The narratives that vanquished peoples have created of their

The narratives that vanquished peoples have created of their defeat have, according to Schivelbusch, fallen into several identifiable types. In one of these, the vanquished manage to (i) _______ the victor’s triumph as the result of some spurious advantage, the victors being truly inferior where it counts. Often the winners (ii) ________ this interpretation, worrying about the cultural or moral costs of their triumph and so giving some credence to the losers’ story.

Blank (i)

  1. construe
  2. anoint
  3. acknowledge

Blank (ii)

  1. take issue with
  2. disregard
  3. collude

So, you were trying to be a good test taker and practice for the GRE with PowerPrep online. Buuuut then you had some questions about the verbal section—specifically question 5 of Section 3 on Practice Test 1. Those text completion questions can be kind of tricky, especially those of the two-blank variety—but never fear, PrepScholar has got your back!

First, let’s read our sentence and look for any clues as to how our blanks relate to one another as well as the keywords in the passage. We’ll probably notice that this question is made up of three sentence even though there are only two blanks. The GRE doesn’t usually give us a lot of extra information on text completion questions, so it seems pretty likely that our sentence without a blank might still contain a clue.

In this case, the first sentence tells us that the narratives, or stories, that “vanquished peoples,” or people who are conquered by other groups, tell about their defeat can fall into a few categories. The next sentence contains our first blank, which it seems needs to contain a verb. We’re told that the vanquished manage to do something to the fact that the other side won as a fluke. It seems logical that the losers would want the winner’s victory to seem like a fluke, and that the victors are “truly inferior where it counts.” We might predict then that a verb like “describe” would work in our blank.

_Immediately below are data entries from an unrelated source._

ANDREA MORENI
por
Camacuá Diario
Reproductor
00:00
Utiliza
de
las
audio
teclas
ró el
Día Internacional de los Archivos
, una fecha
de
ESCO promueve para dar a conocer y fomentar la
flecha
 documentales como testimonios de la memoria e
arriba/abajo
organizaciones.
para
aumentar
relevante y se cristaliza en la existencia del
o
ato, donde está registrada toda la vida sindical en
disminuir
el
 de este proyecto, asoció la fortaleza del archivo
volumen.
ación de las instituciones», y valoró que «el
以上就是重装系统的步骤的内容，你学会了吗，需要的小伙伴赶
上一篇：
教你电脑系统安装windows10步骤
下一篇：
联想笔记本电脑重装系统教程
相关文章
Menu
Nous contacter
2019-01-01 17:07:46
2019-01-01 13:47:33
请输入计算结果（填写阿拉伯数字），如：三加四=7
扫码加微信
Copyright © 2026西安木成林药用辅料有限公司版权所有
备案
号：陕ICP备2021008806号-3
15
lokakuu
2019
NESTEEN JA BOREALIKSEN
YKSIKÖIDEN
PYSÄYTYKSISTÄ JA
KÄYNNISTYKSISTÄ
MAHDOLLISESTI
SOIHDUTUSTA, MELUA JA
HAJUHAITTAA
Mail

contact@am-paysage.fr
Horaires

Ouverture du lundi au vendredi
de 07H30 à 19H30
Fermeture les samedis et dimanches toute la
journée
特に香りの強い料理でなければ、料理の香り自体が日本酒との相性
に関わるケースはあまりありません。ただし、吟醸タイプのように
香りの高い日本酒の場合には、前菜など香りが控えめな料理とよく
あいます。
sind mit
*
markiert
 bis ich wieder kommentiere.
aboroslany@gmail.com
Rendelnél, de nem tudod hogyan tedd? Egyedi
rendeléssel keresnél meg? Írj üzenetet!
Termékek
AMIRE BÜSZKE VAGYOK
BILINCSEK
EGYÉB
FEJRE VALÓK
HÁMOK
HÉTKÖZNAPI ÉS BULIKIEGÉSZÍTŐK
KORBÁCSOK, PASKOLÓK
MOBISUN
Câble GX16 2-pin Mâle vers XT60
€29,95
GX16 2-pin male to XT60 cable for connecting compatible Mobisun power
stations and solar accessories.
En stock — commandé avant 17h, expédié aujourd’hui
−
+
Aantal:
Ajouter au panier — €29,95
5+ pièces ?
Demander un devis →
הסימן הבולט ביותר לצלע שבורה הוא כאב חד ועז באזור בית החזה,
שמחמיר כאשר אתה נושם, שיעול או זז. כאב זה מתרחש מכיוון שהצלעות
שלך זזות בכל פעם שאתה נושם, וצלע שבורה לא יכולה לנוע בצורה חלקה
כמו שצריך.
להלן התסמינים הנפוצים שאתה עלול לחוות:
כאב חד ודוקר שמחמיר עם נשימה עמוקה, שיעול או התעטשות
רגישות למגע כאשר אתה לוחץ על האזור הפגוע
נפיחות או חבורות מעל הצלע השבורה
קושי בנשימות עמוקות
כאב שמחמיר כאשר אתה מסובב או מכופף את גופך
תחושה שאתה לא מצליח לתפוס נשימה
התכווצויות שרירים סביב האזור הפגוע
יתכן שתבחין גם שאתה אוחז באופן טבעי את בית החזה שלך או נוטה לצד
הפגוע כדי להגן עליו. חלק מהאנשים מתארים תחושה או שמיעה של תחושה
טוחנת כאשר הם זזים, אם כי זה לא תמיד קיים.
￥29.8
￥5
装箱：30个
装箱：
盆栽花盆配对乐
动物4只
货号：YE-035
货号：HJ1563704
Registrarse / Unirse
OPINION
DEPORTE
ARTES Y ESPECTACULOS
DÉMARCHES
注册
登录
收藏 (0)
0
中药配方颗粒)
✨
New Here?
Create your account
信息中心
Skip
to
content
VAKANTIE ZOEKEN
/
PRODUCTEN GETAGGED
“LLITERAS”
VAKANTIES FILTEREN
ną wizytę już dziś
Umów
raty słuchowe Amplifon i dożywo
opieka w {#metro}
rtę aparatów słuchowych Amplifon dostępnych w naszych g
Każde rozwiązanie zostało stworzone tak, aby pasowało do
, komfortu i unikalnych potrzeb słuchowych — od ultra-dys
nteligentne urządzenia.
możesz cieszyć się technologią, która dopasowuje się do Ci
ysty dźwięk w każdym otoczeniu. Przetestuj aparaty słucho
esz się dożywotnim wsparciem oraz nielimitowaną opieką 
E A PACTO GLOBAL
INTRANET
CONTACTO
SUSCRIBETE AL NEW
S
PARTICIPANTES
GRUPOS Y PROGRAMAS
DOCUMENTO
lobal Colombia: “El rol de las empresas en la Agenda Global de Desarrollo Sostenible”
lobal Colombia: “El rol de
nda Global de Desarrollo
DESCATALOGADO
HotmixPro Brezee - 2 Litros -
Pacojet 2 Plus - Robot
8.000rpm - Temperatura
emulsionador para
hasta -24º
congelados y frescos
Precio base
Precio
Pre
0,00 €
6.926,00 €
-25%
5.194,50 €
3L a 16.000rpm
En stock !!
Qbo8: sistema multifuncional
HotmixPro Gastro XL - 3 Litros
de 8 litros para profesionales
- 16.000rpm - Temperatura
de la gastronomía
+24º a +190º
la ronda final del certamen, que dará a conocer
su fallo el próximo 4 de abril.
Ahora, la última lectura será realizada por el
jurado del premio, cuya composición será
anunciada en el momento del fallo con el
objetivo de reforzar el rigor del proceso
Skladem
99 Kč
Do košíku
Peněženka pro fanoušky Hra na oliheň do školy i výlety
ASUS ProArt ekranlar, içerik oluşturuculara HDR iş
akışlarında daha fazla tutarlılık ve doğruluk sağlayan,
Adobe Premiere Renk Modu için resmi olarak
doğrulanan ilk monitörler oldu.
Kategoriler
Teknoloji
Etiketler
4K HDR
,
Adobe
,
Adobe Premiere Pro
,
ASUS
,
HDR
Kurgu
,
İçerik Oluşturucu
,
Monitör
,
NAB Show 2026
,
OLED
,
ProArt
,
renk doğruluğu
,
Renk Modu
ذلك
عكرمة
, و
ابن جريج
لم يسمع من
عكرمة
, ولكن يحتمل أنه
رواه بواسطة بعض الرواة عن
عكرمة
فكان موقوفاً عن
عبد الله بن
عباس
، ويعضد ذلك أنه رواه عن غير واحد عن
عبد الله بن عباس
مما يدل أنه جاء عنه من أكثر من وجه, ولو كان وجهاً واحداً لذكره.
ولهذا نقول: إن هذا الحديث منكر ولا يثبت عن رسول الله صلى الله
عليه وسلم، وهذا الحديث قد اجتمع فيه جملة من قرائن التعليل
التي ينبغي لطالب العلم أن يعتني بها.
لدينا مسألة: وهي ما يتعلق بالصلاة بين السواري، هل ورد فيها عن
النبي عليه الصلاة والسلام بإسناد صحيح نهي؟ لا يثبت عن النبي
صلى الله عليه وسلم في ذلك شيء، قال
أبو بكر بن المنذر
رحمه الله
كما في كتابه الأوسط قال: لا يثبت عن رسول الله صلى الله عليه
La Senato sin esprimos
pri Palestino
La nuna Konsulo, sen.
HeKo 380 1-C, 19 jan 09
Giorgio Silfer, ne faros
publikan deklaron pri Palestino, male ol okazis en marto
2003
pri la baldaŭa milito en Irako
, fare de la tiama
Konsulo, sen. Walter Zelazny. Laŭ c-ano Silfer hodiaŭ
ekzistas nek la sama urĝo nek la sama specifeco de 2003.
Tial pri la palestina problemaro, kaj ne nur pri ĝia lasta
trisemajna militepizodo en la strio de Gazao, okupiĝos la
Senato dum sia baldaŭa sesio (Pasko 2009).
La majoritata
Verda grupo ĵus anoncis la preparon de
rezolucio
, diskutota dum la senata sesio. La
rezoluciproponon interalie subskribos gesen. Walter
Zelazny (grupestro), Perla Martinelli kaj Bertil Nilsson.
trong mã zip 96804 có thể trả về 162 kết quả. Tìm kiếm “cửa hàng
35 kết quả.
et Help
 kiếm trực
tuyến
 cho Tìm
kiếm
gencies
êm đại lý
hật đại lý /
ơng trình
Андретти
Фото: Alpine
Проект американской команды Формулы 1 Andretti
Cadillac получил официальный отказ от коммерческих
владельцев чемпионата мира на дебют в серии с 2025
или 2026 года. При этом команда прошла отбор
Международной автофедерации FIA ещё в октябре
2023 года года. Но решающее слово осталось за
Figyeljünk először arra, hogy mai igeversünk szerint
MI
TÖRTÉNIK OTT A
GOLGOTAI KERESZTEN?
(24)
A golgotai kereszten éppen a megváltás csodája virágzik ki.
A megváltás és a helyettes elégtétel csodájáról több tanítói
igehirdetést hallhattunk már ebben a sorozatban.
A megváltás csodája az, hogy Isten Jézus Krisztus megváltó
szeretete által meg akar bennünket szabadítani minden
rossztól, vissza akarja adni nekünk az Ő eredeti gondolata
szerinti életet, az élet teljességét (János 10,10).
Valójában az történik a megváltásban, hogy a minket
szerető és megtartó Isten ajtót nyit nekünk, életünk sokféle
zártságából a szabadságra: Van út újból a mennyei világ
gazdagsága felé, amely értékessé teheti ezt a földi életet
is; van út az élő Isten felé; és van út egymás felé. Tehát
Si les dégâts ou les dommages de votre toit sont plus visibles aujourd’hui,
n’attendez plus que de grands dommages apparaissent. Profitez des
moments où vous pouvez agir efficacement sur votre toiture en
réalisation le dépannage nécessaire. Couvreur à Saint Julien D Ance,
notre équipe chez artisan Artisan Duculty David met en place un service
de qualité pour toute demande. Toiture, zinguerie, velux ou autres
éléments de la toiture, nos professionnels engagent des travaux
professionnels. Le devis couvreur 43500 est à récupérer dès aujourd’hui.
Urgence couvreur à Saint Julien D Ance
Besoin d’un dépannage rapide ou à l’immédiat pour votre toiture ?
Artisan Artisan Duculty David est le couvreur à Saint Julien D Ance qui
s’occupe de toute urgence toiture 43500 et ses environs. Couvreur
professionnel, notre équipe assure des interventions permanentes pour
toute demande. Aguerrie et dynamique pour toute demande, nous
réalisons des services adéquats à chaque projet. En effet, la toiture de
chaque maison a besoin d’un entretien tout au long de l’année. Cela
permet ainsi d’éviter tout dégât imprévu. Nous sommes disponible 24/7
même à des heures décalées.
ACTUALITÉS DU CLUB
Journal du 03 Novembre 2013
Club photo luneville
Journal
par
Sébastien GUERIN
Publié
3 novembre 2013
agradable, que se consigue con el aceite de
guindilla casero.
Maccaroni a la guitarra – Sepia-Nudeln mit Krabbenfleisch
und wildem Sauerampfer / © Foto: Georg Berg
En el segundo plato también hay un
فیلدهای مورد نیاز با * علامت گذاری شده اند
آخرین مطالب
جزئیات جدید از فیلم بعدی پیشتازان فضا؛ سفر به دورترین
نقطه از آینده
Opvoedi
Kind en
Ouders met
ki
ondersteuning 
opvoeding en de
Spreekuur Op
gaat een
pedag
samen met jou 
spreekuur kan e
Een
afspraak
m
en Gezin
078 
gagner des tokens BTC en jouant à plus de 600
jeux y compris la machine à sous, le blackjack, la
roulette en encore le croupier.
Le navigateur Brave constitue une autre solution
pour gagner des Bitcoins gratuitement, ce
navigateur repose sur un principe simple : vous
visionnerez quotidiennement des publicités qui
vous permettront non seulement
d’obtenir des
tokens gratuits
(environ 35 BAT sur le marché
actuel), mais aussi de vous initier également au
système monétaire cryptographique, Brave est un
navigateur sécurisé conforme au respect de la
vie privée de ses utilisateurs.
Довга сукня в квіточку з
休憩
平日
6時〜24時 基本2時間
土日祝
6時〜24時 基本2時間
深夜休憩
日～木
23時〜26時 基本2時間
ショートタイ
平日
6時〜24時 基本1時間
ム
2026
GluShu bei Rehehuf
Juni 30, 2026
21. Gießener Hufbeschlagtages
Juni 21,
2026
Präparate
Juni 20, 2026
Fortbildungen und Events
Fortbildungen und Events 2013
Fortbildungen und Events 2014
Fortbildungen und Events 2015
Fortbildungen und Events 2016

Now that we have an idea of what our blank should say, we can start looking at our answers. It’s important that we try to form our own idea of what would fit in the blank before looking at our answers. This way we won’t get caught up trying to test out answers to see if they work. Instead we can match an answer.

  1. Construe

To “construe” something is to interpret it a certain way. Like perhaps to interpret someone’s victory as a fluke? This may not perfectly match our prediction, but it does seem like it could fit into our blank, so we’ll keep A.

  1. Anoint

Hmm. For one thing, “anoint” is something we usually hear done to someone rather than someone’s victory. And to “anoint” someone or something is usually to smear oil on it in a traditional ceremony… that, just, does not make sense in our sentence. So we can eliminate B.

  1. Acknowledge

To “acknowledge” something is to recognize it as genuine or valid, but it doesn’t seem as though these people are recognizing their enemy’s victory as “valid.” We can eliminate C.

Alright, so we feel good about the first blank, what about the second? Well, the second blank is supposed to describe something that the “winners” do with “this interpretation.” We should definitely note that our blank is followed by a comma with a phrase that describes an action (“worrying…”). The action we put in our blank, then, needs to be what this whole phrase could describe. We are told that the “winners” will fear that their victory will come at a “cultural and moral cost” and so they allow the “losers’ story” to have some credibility. So, it sounds like they actually encourage “this interpretation” if they give it “credence.” Let’s see if any of our answers match.

  1. take issue with

Now, we might naturally assume that the winners wouldn’t really be cool with an interpretation of events that described them as “truly inferior,” but our sentence says that they give the story “credence,” which they wouldn’t do if they had a problem with it. This answer is a trap! It seems logical, but it isn’t actually supported by our sentence. We can eliminate D.

  1. disregard

It also might make logical sense for the winners to “disregard” or ignore the story the losers came up with—after all, they won, why should they listen to all that noise? But again, our sentence specifically says they give it “credence,” which they would have to acknowledge it to do. We can eliminate D.

  1. collude in

This doesn’t exactly match our prediction, but to “collude in” something means to take part in it (often in an underhanded way). Indeed, if the winners are giving the loser’s story credibility in order to keep them happy, then we might say that they are “colluding.” This answer may not be what we expected, but it’s definitely the best available choice. Let’s go with F!

Alright, let’s plug these answers into the sentence to double-check.

“The narratives that vanquished peoples have created of their defeat have, according to Schivelbusch, fallen into several identifiable types. In one of these, the vanquished manage to (i) construe the victor’s triumph as the result of some spurious advantage, the victors being truly inferior where it counts. Often the winners (ii) collude in this interpretation, worrying about the cultural or moral costs of their triumph and so giving some credence to the losers’ story.”